I was working on some demos recently on the Apache Kafka source connectors (hi #KafkaSummit!), and trying to display the stream of changes in the resulting Apache Kafka topic.
My standard approach is to vertically divide the terminal and have on the left the database connection where I can issue commands and on the right the output of kcat. This setup works really well for simple messages, but when using it with a Debezium source connector, the amount of fields pushed in a single message makes it hardly parsable by a live audience watching a screen.

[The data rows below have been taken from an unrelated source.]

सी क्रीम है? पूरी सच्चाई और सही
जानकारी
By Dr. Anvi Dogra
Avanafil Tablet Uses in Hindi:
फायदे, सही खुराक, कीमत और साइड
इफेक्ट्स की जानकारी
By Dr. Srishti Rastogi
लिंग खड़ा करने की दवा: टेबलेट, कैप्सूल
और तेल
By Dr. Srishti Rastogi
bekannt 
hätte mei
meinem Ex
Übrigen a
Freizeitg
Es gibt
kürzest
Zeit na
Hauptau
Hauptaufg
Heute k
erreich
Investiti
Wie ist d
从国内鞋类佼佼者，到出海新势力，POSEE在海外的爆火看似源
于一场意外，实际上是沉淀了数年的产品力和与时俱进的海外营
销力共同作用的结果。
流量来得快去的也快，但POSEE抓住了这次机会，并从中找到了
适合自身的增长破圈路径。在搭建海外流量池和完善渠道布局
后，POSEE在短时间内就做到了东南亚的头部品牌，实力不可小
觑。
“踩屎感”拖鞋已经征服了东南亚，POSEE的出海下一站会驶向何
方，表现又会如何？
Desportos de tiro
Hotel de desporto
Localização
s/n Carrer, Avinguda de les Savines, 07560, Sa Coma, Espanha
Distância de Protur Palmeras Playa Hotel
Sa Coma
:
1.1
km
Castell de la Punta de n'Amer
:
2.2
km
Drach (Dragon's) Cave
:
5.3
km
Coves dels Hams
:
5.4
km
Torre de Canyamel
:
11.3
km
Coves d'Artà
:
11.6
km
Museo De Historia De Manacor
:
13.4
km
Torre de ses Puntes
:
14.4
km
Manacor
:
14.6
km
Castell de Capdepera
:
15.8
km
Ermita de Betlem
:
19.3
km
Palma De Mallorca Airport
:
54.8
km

In the above image you can notice that the kcat
output is a JSON format without syntax highlight making it almost unreadable.
jq
to the rescue
I knew and was using since long time jq a tool that allows you to beautify and parse JSON outputs. After installing you can just use it as
echo '{"name":"Francesco", "preferences":["pasta","pizza","espresso"]}' | jq '.'
and you get your amazing JSON displayed nicely
{
"name": "Francesco",
"preferences": [
"pasta",
"pizza",
"espresso"
]
}
jq
and kcat
Now, how can I apply jq
to the kcat
consumer output? I tried a direct pipe like:
kcat -F kcat.config -C \
-t my_pgsource.public.players | jq
But unfortunately I only got the output comments without the actual data being displayed
% Reading configuration from file kcat.config
% Reached end of topic my_pgsource.public.players [0] at offset 3
Seen on screen as
I struggled long time, but then reached out to a friend (kudos @rmoff) who pointed me to the right solution: the -u
flag ( Unbuffered output) in kcat
. Once added the -u
flag I'm now able to see my beautified JSON!